And it might also be true that zero percent of this years’s Nobel Laureates live in Britain.

I wonder what that’s telling us.

26 thoughts on “50% of Nobel Laureates this year are Brits”

  1. Academic salaries are better elsewhere because more of the universities elsewhere are not, fundamentally, distant parts of the civil service.

    Let’s be honest. What are we willing to put up with more? An academic brain drain, mostly for peeps who have already done their best work? Or, £50k per year fees for undergrads? It’s not even if the latter stops “feminist sociology of the Napoleonic Wars” degrees (hint – minimal and even that was unimportant.)

  2. They were all doing work in the UK that would later get them a Nobel and they all fucked off to the states when Thatcher was in power.

  3. They mainly left the UK a long time ago. The brain drain was a 1970s thing, wasn’t it? For the last couple of decades the brain-flow has been inward, as evidenced by the high proportion of our researchers who are foreigners.

    Whether things stay that way post-Brexit is another matter. My foreign colleagues grumble every time the pound takes another hit; presumably scientists value their pay packets too.

  4. Women’s Olympic Golf – most of the players, when they announced them on the first tee, blah blah representing whah whah, the TV announcers would tell us, “She lives in _____, Florida.”

    Most of them.

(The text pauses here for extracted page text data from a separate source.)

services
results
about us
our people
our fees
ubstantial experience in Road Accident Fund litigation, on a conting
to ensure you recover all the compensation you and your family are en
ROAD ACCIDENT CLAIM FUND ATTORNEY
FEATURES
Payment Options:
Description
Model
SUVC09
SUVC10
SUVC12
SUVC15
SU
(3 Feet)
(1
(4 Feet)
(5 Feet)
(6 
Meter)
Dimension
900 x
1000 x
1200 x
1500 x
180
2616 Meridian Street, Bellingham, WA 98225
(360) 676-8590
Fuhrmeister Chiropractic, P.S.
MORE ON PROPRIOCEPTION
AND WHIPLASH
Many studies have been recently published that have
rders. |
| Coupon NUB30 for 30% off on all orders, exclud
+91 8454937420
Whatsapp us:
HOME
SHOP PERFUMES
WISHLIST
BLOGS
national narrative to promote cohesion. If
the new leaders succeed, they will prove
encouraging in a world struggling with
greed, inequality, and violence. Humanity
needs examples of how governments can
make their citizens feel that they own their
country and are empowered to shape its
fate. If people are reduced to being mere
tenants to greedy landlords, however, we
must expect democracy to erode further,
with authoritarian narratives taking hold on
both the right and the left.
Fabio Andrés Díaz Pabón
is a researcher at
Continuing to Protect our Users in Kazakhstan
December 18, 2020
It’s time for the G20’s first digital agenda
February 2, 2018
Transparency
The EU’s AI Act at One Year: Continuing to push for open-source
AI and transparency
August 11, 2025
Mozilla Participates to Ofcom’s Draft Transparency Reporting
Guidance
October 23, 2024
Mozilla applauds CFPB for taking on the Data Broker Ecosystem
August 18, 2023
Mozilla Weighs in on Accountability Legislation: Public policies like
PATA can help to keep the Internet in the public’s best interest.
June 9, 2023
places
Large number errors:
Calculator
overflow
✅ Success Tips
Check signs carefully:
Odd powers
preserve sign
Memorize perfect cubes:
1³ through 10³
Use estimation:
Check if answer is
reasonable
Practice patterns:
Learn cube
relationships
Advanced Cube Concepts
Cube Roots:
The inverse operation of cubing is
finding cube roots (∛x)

Female professional golfers live in Florida. That’s the deal.

    The drain isn’t just from UK. Global economy yields global mobility.

  5. Andrew M, presumably you furrin colleagues are in the UK; if they are, and are paid in Euros, then wouldn’t the pound taking a hit be to their advantage, increasing their purchasing power? If they’re paid in Sterling, then their purchasing power in the UK is largely unaffected, so the only reason to complain is when they visit ‘home’ or remit cash – including debt payments or savings. Either way, they’re behaving as expatriates rather than migrants, and merely facing facing the everyday problems of expatriate life. If this is a shock to them then I’m not sure we should include them in a discussion of a ‘brain drain’.

  6. Gamecock, in a choice between Florida and, say, Lytham St Anne’s, I’m not sure minor differentials in income would matter. In fact, I think I’d be willing to take a pay cut to go from the Fylde to Florida.

  7. So Much For Subtlety

    Are they old enough to have gone to a grammar?

    I imagine it is telling us that British private education is top class.

  8. I made my career, such as it was, in embedded computing and later microprocessors. The U.K. Opportunities were, shall we say, limited. I ended up in the USA when my U.K. Employer sought to flog its goodies there – turns out there’s some advantage to having a bloke in place who understands the stuff rather than just hiring reps, marketers and disti.

    Hard to do a real world comparison (since we don’t have alternate world traveling machines) but I get the sense that I’m much better off financially here and have had fewer torments in employment.

    So a good choice for me.

  9. Nemo,
    The people I refer to are paid in Sterling obviously: otherwise they wouldn’t be grumbling.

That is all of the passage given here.